In its response, the State conceded that the subpoena had no legal validity, but argued that dismissal based on prosecutorial misconduct was inappropriate because Defendant could not show that she was prejudiced by the State’s failure to subpoena her daughter. [RP 171-76] The State also argued that dismissal for prosecutorial vindictiveness was not warranted by the fact that the State was pursuing a felony charge against Defendant. [RP 176-78] The district court stated orally that it intended to grant the motion to dismiss. [RP 216] Prior to the entry of a written order, the State filed a motion to reconsider, in which it expressed concern that the district court’s reason for the dismissal may have been based on the State’s decision to charge Defendant with felony child abuse. [RP 227-31] The State argued that the fact that the arresting officer knew that Defendant’s daughter was seventeen at the time of the incident did not demonstrate prosecutorial vindictiveness, since the State is not required to bring the most severe charges as soon as it learns of the factual basis for them. In Defendant’s response to the State’s motion to reconsider, she argued that the issue before the district court was not the fact that the State brought the child abuse charge, but rather the State’s use of improper and invalid procedures to subpoena Defendant’s daughter, and that this was the sole basis for dismissal. [RP 255-60] The district court issued an order dismissing the case for prosecutorial misconduct and an order denying the State’s motion to reconsider. [RP 272-73, 274]
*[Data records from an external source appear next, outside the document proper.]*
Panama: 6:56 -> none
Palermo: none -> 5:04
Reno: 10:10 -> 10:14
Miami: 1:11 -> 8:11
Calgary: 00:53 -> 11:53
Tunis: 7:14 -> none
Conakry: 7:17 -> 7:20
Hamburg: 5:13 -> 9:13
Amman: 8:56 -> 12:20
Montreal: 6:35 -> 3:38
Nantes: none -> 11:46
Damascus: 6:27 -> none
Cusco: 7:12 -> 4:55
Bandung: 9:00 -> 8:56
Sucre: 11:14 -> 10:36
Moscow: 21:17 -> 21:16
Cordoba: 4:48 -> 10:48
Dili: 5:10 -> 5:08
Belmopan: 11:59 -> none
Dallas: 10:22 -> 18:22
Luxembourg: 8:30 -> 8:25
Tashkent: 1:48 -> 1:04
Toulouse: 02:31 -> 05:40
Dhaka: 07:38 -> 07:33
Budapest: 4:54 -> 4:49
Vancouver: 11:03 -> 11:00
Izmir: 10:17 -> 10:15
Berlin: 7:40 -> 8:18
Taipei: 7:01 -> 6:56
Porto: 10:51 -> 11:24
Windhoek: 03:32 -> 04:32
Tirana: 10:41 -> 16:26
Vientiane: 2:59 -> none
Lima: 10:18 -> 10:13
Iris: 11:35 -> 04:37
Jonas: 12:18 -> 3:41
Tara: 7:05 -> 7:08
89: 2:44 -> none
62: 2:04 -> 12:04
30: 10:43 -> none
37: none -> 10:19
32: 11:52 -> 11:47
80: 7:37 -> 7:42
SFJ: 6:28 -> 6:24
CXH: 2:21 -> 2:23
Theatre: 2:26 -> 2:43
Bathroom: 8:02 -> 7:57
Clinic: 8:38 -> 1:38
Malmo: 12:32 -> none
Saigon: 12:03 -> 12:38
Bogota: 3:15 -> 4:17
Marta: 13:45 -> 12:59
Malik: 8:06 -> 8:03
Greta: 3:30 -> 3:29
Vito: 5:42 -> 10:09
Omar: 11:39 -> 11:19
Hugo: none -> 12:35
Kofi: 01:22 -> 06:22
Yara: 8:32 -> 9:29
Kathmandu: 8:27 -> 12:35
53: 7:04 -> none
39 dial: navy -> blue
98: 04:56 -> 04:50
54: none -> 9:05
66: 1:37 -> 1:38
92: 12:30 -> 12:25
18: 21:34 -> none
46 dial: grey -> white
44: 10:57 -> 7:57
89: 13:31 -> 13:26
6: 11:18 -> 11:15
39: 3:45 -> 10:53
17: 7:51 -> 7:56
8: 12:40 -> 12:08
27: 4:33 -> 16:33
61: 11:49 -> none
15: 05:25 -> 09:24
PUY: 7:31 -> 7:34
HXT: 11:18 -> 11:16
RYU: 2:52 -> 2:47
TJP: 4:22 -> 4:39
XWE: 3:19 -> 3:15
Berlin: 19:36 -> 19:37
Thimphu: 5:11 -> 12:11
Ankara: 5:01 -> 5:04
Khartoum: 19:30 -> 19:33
Where Defendant’s motion to dismiss made no substantive arguments with respect to prosecutorial vindictiveness, where Defendant expressly denied that her motion was based on the filing of the felony child abuse charge, and where the district court’s order does not use the term prosecutorial vindictiveness, does not state that the prosecutor did anything as a result of Defendant’s exercise of a specific legal right, and instead expressly dismisses the case based on the prosecutorial misconduct of issuing an invalid subpoena and making factual misrepresentations in court, we decline to affirm under a theory of prosecutorial vindictiveness. To affirm on a basis not relied on by the district court is inappropriate where the alternative basis requires factual development. See State v. Wilson, 1998-NMCA-084, ¶ 17, 125 N.M. 390, 962 P.2d 636. It was just such an affirmance that our Supreme Court rejected in a prior appeal in this case. [RP 119-21 (State v. Villalobos, No. 31,047, slip op. at 11-13 (N.M. Sup. Ct. June 25, 2009)]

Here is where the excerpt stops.